What you should do →
Print the records exactly as they are written.

[Opening Data in this exercise section]

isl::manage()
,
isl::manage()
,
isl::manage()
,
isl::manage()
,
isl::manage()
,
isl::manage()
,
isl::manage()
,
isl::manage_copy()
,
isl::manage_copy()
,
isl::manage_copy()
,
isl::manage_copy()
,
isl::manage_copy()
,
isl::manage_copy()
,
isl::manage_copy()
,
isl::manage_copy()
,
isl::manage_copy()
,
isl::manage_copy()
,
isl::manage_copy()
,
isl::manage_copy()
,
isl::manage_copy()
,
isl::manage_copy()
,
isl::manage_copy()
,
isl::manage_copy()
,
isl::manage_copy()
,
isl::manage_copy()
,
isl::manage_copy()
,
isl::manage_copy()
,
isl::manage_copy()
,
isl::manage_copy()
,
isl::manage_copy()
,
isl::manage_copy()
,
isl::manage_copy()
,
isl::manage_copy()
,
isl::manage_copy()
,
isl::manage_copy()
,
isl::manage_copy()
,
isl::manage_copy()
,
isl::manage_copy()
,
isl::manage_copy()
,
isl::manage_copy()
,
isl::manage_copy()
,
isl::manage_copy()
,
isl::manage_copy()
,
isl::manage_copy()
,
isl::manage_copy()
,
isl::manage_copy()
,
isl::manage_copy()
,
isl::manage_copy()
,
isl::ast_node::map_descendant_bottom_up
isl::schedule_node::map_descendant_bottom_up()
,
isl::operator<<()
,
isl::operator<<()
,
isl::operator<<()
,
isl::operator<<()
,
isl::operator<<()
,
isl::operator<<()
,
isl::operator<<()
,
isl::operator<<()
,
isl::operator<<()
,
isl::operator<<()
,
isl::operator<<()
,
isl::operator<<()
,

[Closing Data in this exercise section]

Completed exercise →
isl::manage()
,
isl::manage()
,
isl::manage()
,
isl::manage()
,
isl::manage()
,
isl::manage()
,
isl::manage()
,
isl::manage_copy()
,
isl::manage_copy()
,
isl::manage_copy()
,
isl::manage_copy()
,
isl::manage_copy()
,
isl::manage_copy()
,
isl::manage_copy()
,
isl::manage_copy()
,
isl::manage_copy()
,
isl::manage_copy()
,
isl::manage_copy()
,
isl::manage_copy()
,
isl::manage_copy()
,
isl::manage_copy()
,
isl::manage_copy()
,
isl::manage_copy()
,
isl::manage_copy()
,
isl::manage_copy()
,
isl::manage_copy()
,
isl::manage_copy()
,
isl::manage_copy()
,
isl::manage_copy()
,
isl::manage_copy()
,
isl::manage_copy()
,
isl::manage_copy()
,
isl::manage_copy()
,
isl::manage_copy()
,
isl::manage_copy()
,
isl::manage_copy()
,
isl::manage_copy()
,
isl::manage_copy()
,
isl::manage_copy()
,
isl::manage_copy()
,
isl::manage_copy()
,
isl::manage_copy()
,
isl::manage_copy()
,
isl::manage_copy()
,
isl::manage_copy()
,
isl::manage_copy()
,
isl::manage_copy()
,
isl::manage_copy()
,
isl::ast_node::map_descendant_bottom_up
isl::schedule_node::map_descendant_bottom_up()
,
isl::operator<<()
,
isl::operator<<()
,
isl::operator<<()
,
isl::operator<<()
,
isl::operator<<()
,
isl::operator<<()
,
isl::operator<<()
,
isl::operator<<()
,
isl::operator<<()
,
isl::operator<<()
,
isl::operator<<()
,
isl::operator<<()
,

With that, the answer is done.